Before I take a crack at interpreting them for you, you need to understand that these rules have been in development for several years and have been recently "technically corrected." There is debate about what exactly the language means.

The Government's Claims
The government claims that these rules protect your privacy by codifying how your health information can be used. Their initial rules prevented physicians from talking to a pharmacist or to a specialist about your care without prior completion of a government-specified permission form. This certainly protected your privacy but would have made it difficult to take care of you. They have now changed back to the "old" rules listed above. However, the really objectional parts of the legislation remain.

The Objections of the Critics
Major objections are these:

  • The rules are complex and expensive to follow. Employees at our small local hospital have already spent hundreds of hours preparing to comply with this rule. Just plug "HIPAA" into Google and check out all the companies selling consulting services to the thousands of physicians and hospitals that have to comply with this. Large health organizations will be spending hundreds of millions of dollars. There are many developing countries that spend less than this on their whole health system.
  • The rules give you no protection that you do not already have. In fact, they lessen your privacy. Once a hospital has released your records to an insurance company, for example, that company can share them with other companies, government agencies, or researchers without your permission. In fact, you will not get any accounting of whom has been able to see your records.
  • Under these laws, I suspect you'll find yourself getting sales materials relevant to your private medical concerns from pharmaceutical companies.

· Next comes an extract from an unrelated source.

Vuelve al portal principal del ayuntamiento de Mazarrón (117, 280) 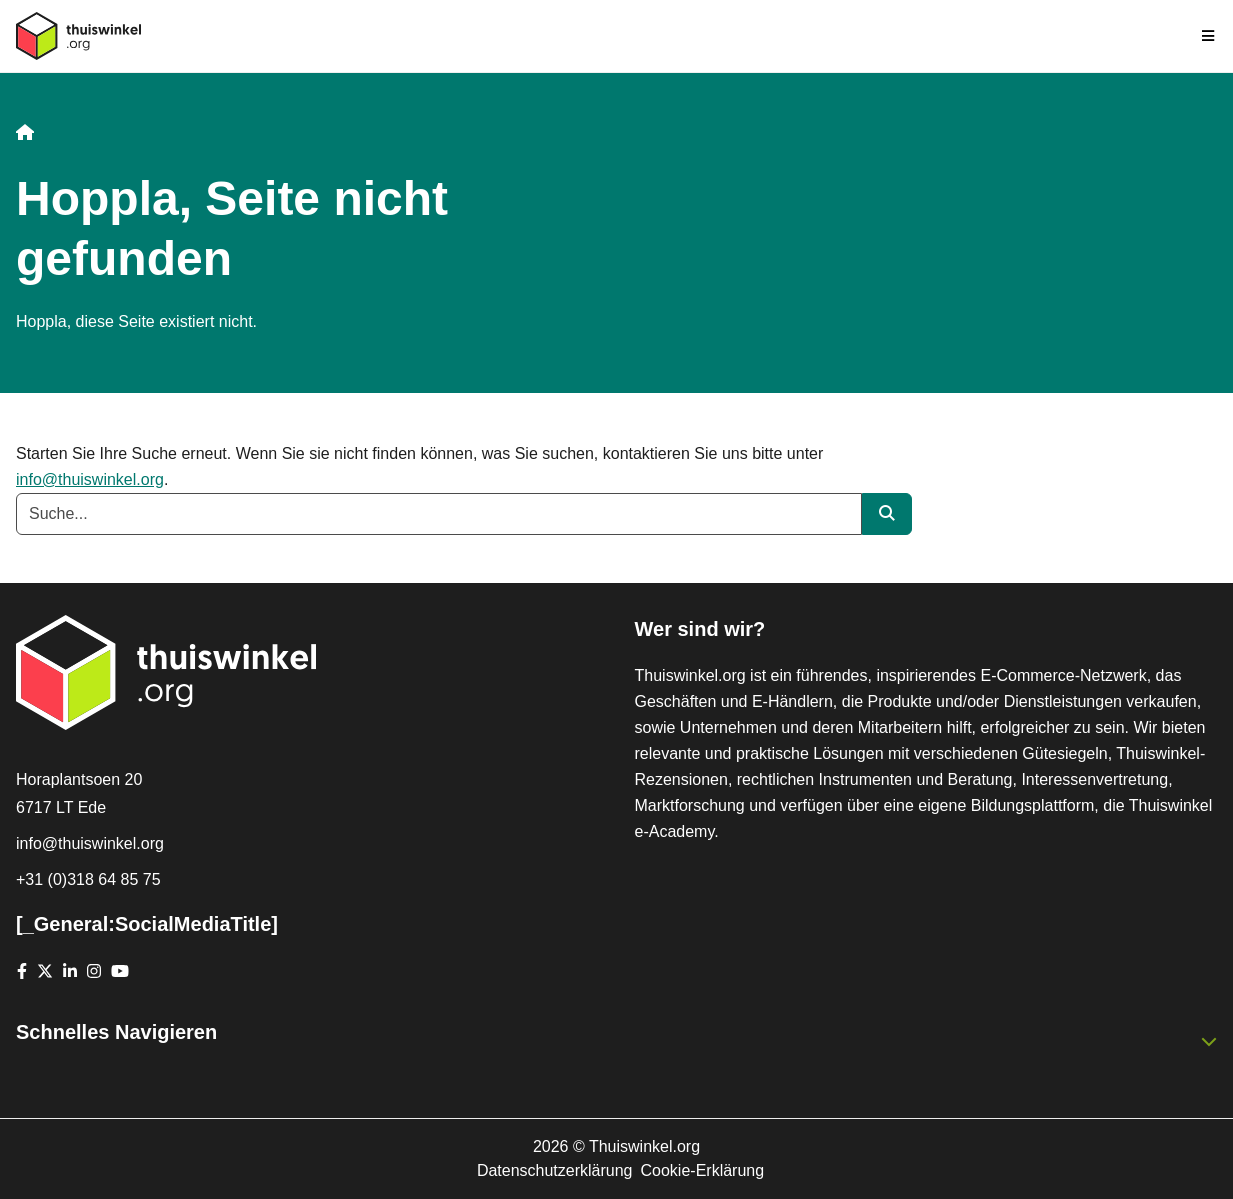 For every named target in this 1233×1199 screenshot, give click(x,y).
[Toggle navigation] (1209, 36)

If you want to read more, click here.

How does this apply to you?
These rules are effective as of April 14, 2003. They affect the patients of healthcare providers who use electronic billing or other electronic transactions.
They will not apply to your services at our office as we are involved in no electronic transactions. We do not believe these regulations serve your interest and will make every effort to continue to keep your records private.

How to Save on Prescription Drug Costs

We are always searching for ways to reduce your prescription costs. (One of the best ways is to find non-pharmaceutical measures to treat illness.) However, if you do find your pharmacy bill is too stiff, try "Half-Off Meds." If you know of a better deal, let us know.

Arthritis and Exercise

Time was we told people with arthritis to "take it easy." Now we know that people with arthritis, even severe arthritis, have less pain and more mobility when they engage in proper exercise. The National Arthritis Foundation has developed exercises that can be done standing, sitting or in a pool.

Halitosis

There are far too many people who go through life convinced that they have halitosis when they don't. My personal scapegoat for this is the mouthwash ad that says "even your best friend won't tell you." However, sometimes people do have unpleasant odors on their breath. There is help! Here are a dozen causes and cures for bad breath from the British Dental Association.

Medical Insurance Coding

If you bill your own medical insurance for services at our office, you may have noticed that the medical coding book, complex as it is, frequently fails to contain a code that exactly describes the condition that you have or the service we provide. I was amused to see the February Family Practice News report that trained medical "coders" agreed on the proper billing code only 59% of the time. This was after ten years experience on the job.